Madeline Miller is a go-to if you want to feel nostalgia for a world in which you have never lived. Her writing is so poetic that it feels like reading verse, or like looking through a prose translation of one of the Greek epics. Filled with compelling characters, The Song of Achilles is a must-read for people who love complex LGBT+ relationships and/or Greek mythology (and, if we’re to be honest, the Venn diagram of LGBT+ supporters and lovers of Greek mythology is a circle).
2. The Wind on Fire Trilogy – William Nicholson
“I don’t want to do any of those things you said. I want – I want – to make things right.”
“Then so you shall.”
“Is it so easy?”
“Not easy. Not easy at all. Think how much is wanting to make things wrong. All the fear in the world, and the violence that comes from the fear, and the hatred that comes from the violence, and the loneliness that comes from the hatred. All the unhappiness, all the cruelty, it gathers like clouds in the air, and grows dark and cold and heavy, and falls like grey snow in thick layers over the land. Then the world is all muffled and numb, and no one can hear each other or feel each other. Think how sad and lonely that must be.”
Oh, unhappy people! This is honestly one of the most underrated and amazing YA trilogies. The writing is at once accessible and pleasant to read, and I think it’s suitable for readers aged from eight to… is it trite to say eighty? My most vivid memory of these books is taking them out from our local library, returning each week to collect the next one. Eventually, I had to get my own set, and they are utterly wrecked from my frequent re-reading, as all good books should be. If you catch me calling my first child Kestrel, then feel free to call me out for copyright infringement.

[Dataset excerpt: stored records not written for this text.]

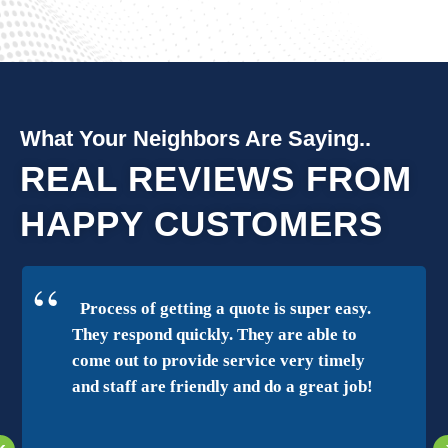
What Your Neighbors Are Saying..
REAL REVIEWS FROM
HAPPY CUSTOMERS
Process of getting a quote is super easy.
They respond quickly. They are able to
come out to provide service very timely
and staff are friendly and do a great job!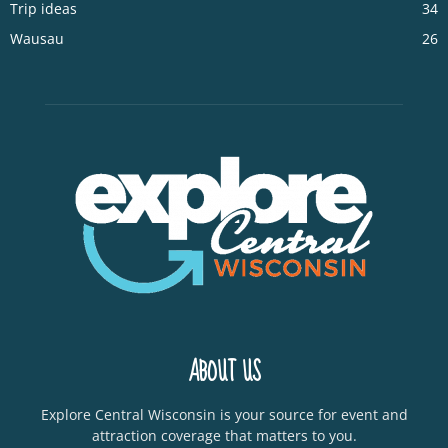
Trip ideas
34
Wausau
26
ABOUT US
Explore Central Wisconsin is your source for event and
attraction coverage that matters to you.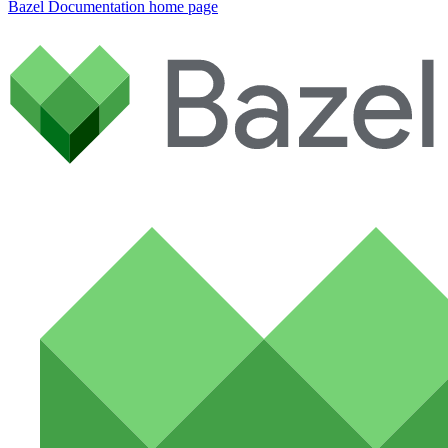
Bazel Documentation
home page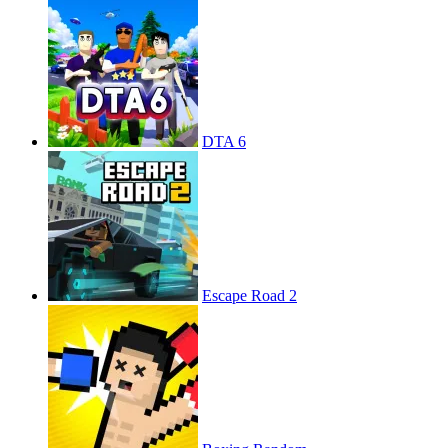
DTA 6
Escape Road 2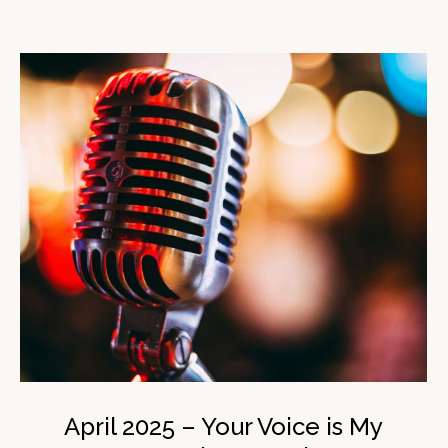
April 2025 – Your Voice is My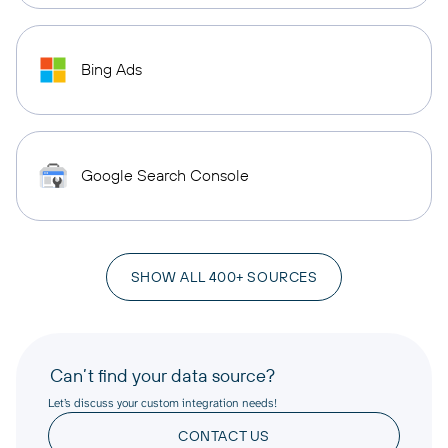
Bing Ads
Google Search Console
SHOW ALL 400+ SOURCES
Can’t find your data source?
Let’s discuss your custom integration needs!
CONTACT US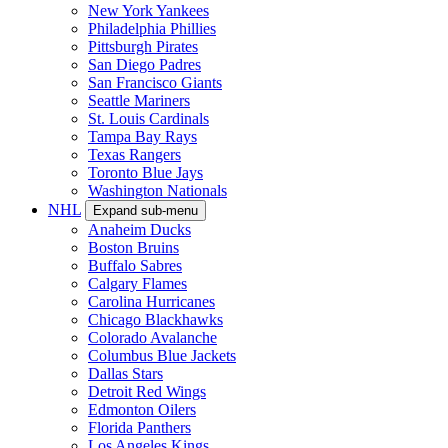
New York Yankees
Philadelphia Phillies
Pittsburgh Pirates
San Diego Padres
San Francisco Giants
Seattle Mariners
St. Louis Cardinals
Tampa Bay Rays
Texas Rangers
Toronto Blue Jays
Washington Nationals
NHL
Expand sub-menu
Anaheim Ducks
Boston Bruins
Buffalo Sabres
Calgary Flames
Carolina Hurricanes
Chicago Blackhawks
Colorado Avalanche
Columbus Blue Jackets
Dallas Stars
Detroit Red Wings
Edmonton Oilers
Florida Panthers
Los Angeles Kings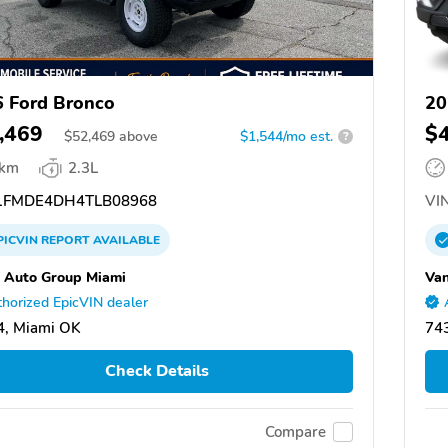
 Ford Bronco
20
,469
$
$
52,469
above
$1,544/mo est.
?
 km
2.3L
FMDE4DH4TLB08968
VIN
PICVIN
REPORT
AVAILABLE
 Auto Group Miami
Van
horized EpicVIN dealer
4, Miami OK
74
Check Details
Compare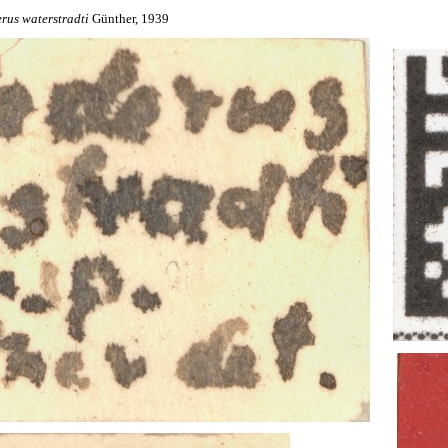
erus
waterstradti
Günther, 1939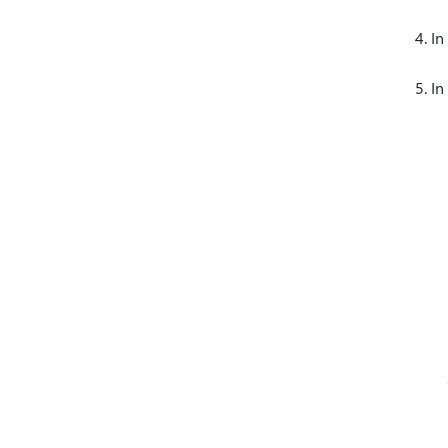
In
In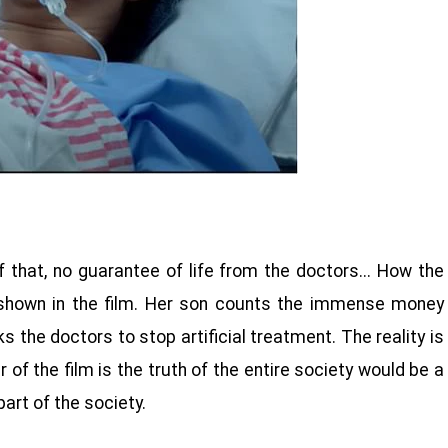
that, no guarantee of life from the doctors... How the
s shown in the film. Her son counts the immense money
the doctors to stop artificial treatment. The reality is
 of the film is the truth of the entire society would be a
 part of the society.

1. The Lord of the Rings – J. R. R. Tolkien
There, peeping among the cloud-wrack above a dark tor high up in the mountains, Sam saw a white star twinkle for a while. The beauty of it smote his heart, as he looked up out of the forsaken land, and hope returned to him. For like a shaft, clear and cold, the thought pierced him that in the end the Shadow was only a small and passing thing: there was a light and high beauty forever beyond its reach.

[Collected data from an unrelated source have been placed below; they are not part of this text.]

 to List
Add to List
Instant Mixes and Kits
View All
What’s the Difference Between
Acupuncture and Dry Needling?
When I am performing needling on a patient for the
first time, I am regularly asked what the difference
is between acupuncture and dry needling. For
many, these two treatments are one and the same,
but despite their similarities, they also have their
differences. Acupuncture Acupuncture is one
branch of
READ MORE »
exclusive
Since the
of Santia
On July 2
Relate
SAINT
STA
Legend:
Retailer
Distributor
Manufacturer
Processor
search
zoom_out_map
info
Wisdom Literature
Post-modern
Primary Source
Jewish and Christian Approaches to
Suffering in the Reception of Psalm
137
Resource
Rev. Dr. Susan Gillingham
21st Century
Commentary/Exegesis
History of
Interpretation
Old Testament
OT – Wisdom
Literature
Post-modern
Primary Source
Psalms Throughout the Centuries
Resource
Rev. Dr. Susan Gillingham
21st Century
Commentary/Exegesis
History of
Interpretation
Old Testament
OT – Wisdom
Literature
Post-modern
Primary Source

I am counting this as one book instead of three because that is what Tolkien intended. The level of detail in The Lord of the Rings is honestly unbelievable. Have you ever wondered what Frodo’s paternal grandmother was called? Tolkien knew people would ask these questions and accommodated us (her name was Ruby Bolger). My respect for the legendarium knows no limits: the languages, the world-building, the poetry — it is all exquisite. If you have not read or even watched The Lord of the Rings, what are you doing? Sit down, start with The Hobbit, and get on with it!